En effet, une bonne part des critiques de l'évanescence du propos de Gilles Heuré devrait fondre comme neige au soleil à la lecture de l'ultime chapitre de L'Homme des cinq heures. Au cours d'une dernière conversation passablement animée, monsieur V et Paul Béhaine lancent eux-mêmes, sous des prétextes internes à la logique de la narration, les flèches dont un roman «cinq-heuriste» pourrait être dardé. Les préoccupations d'ordre littéraire comme celles plus générales – morales pourrait-on dire – sont abordées parfois indirectement, mais toujours sans hypocrisie, et l'on réalise à quel point chaque défaut du livre a été sciemment soupesé, évalué, mis en balance avec ses avantages, pour l'écrivain comme le public auquel il est destiné.
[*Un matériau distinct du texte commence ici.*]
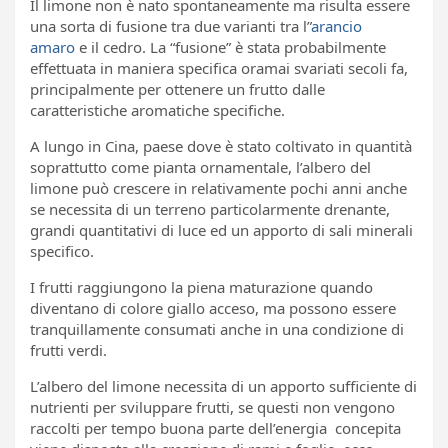
Il limone non è nato spontaneamente ma risulta essere
una sorta di fusione tra due varianti tra l”
arancio
amaro
e il cedro. La “fusione” è stata probabilmente
effettuata in maniera specifica oramai svariati secoli fa,
principalmente per ottenere un frutto dalle
caratteristiche aromatiche specifiche.
A lungo in Cina, paese dove è stato coltivato in quantità
soprattutto come pianta ornamentale, l’albero del
limone può crescere in relativamente pochi anni anche
se necessita di un terreno particolarmente drenante,
grandi quantitativi di luce ed un apporto di sali minerali
specifico.
I frutti raggiungono la piena maturazione quando
diventano di colore giallo acceso, ma possono essere
tranquillamente consumati anche in una condizione di
frutti verdi.
L’albero del limone necessita di un apporto sufficiente di
nutrienti per sviluppare frutti, se questi non vengono
raccolti per tempo buona parte dell’energia concepita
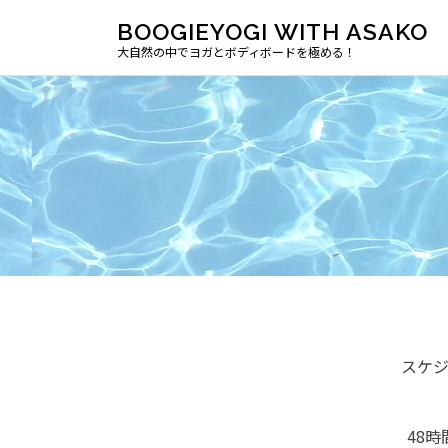
BOOGIEYOGI WITH ASAKO
大自然の中でヨガとボディボードを極める！
スケ
48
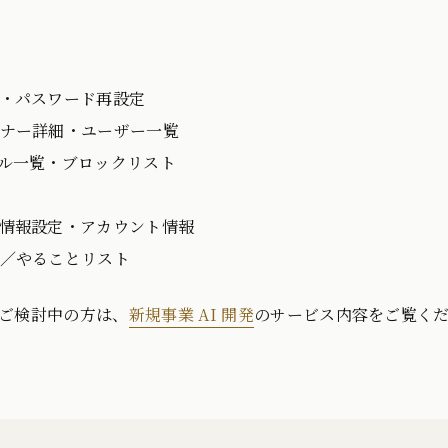
・パスワード再設定
ナー詳細・ユーザー一覧
ル一覧・ブロックリスト
情報設定・アカウント情報
／やることリスト
をご検討中の方は、
新規事業 AI 開発
のサービス内容をご覧く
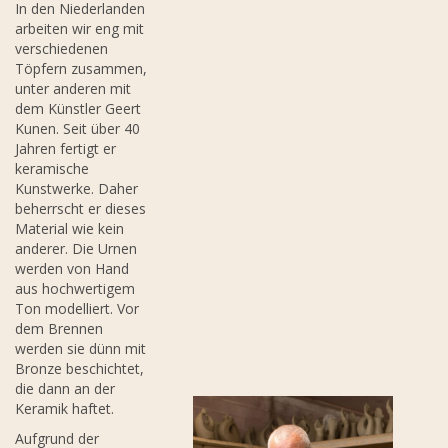
In den Niederlanden
arbeiten wir eng mit
verschiedenen
Töpfern zusammen,
unter anderen mit
dem Künstler Geert
Kunen. Seit über 40
Jahren fertigt er
keramische
Kunstwerke. Daher
beherrscht er dieses
Material wie kein
anderer. Die Urnen
werden von Hand
aus hochwertigem
Ton modelliert. Vor
dem Brennen
werden sie dünn mit
Bronze beschichtet,
die dann an der
Keramik haftet.
Aufgrund der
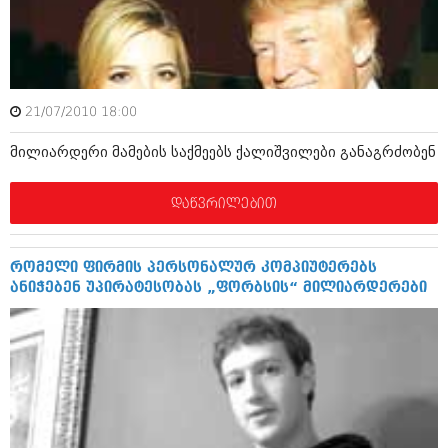
ამბები
საზოგადოება
პოლიტიკა
მოდი, ვილაპარაკოთ
21/07/2010 18:00
ინტერვიუები
მოდა + დიზაინი
მილიარდერი მამების საქმეებს ქალიშვილები განაგრძობენ
ამბები
რელიგია
დაწვრილებით
საზოგადოება
მედიცინა
მოდი, ვილაპარაკოთ
სპორტი
რომელი ფირმის პერსონალურ კომპიუტერებს
მოდა + დიზაინი
ანიჭებენ უპირატესობას „ფორბსის“ მილიარდერები
კადრს მიღმა
რელიგია
კულინარია
მედიცინა
ავტორჩევები
სპორტი
ბელადები
კადრს მიღმა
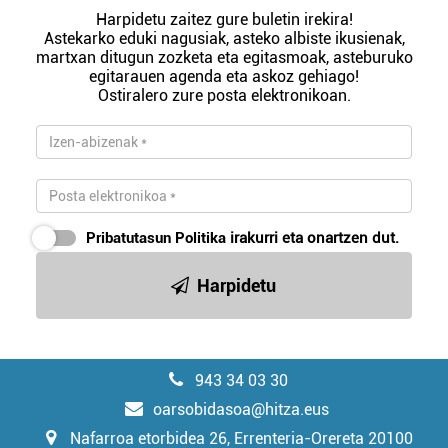
Harpidetu zaitez gure buletin irekira!
Astekarko eduki nagusiak, asteko albiste ikusienak,
martxan ditugun zozketa eta egitasmoak, asteburuko
egitarauen agenda eta askoz gehiago!
Ostiralero zure posta elektronikoan.
Pribatutasun Politika
irakurri eta onartzen dut.
Harpidetu
943 34 03 30
oarsobidasoa@hitza.eus
Nafarroa etorbidea 26, Errenteria-Orereta 20100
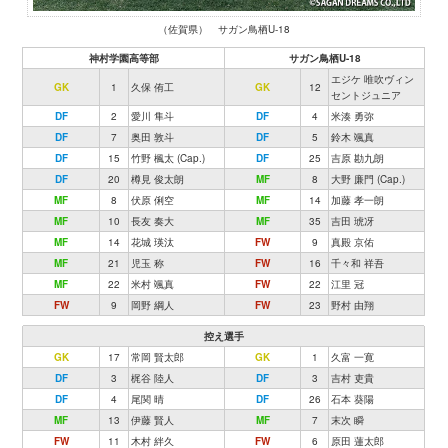
（佐賀県） サガン鳥栖U-18
神村学園高等部
サガン鳥栖U-18
エジケ 唯吹ヴィン
GK
1
久保 侑工
GK
12
セントジュニア
DF
2
愛川 隼斗
DF
4
米湊 勇弥
DF
7
奥田 敦斗
DF
5
鈴木 颯真
DF
15
竹野 楓太 (Cap.)
DF
25
吉原 勘九朗
DF
20
樽見 俊太朗
MF
8
大野 廉門 (Cap.)
MF
8
伏原 俐空
MF
14
加藤 孝一朗
MF
10
長友 奏大
MF
35
吉田 琥冴
MF
14
花城 瑛汰
FW
9
真殿 京佑
MF
21
児玉 称
FW
16
千々和 祥吾
MF
22
米村 颯真
FW
22
江里 冠
FW
9
岡野 綱人
FW
23
野村 由翔
控え選手
GK
17
常岡 賢太郎
GK
1
久富 一寛
DF
3
梶谷 陸人
DF
3
吉村 吏貴
DF
4
尾関 晴
DF
26
石本 葵陽
MF
13
伊藤 賢人
MF
7
末次 瞬
FW
11
木村 絆久
FW
6
原田 蓮太郎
Ainsi, quelques pages auparavant, la citation d'Ego Scriptor (P. Valery) prise en note par monsieur V a sans aucun doute été reprise à son compte par G. Heuré : «Songez à ce qu'il faut pour plaire à 3 millions de personnes./ Paradoxe, il en faut moins que pour plaire à 100./ Je n'écris/n'écrirais/pas pour des gens qui ne peuvent pas me donner une quantité de temps et qualité d'attention comparables à ceux que je leur donne» (p.199). Que l'on partage ou non ce point de vue, il a le mérite d'être énoncé clairement, et justifiable à sa façon. Le risque de se noyer dans les flots blancs des innombrables millions de pages écrites et à écrire, de se complaire dans les mirages poétiques d'un monde irréel, de ne plus voir ce qui nous entoure qu'à travers des manières de regarder empruntées à d'autres, pour illustres qu'ils aient été, tout cela est clairement mis noir sur blanc dans un avertissement dénué d'équivoque ; mais il arrive aussi que la sérénité offerte par la connaissance et la réflexion savante constitue le dernier rempart, l'appui vital pour ceux qui, justement, ont vécu trop intensément, et il serait infiniment cruel de refuser à un esprit brisé ce qui lui permettra peut-être de ne pas sombrer. Surtout, il est possible de mettre de la chair tiède et du sang chaud sur les pages glacées et l'encre sèche de textes vieux de millénaires, de siècles ou de quelques jours : au lecteur avide de déchiffrer les morceaux de culture à travers sa propre expérience, au lieu de faire l'inverse ; à l'auteur de rendre vie aux liens qui le rattache à tous les «créateurs», ou plutôt à tous ceux qui l'ont précédé dans la manipulation de la pensée et des émotions.

Pour finir, G. Heuré ne fait pas que se défendre, et leçon de lecture, L'Homme des cinq heures est également une leçon de vie, que les historiens pourront d'ailleurs lire avec quelque profit, s'il ne leur coûte pas trop de reconnaître que, bien qu'étudiant de leur mieux l'Histoire, ils ne la font pas.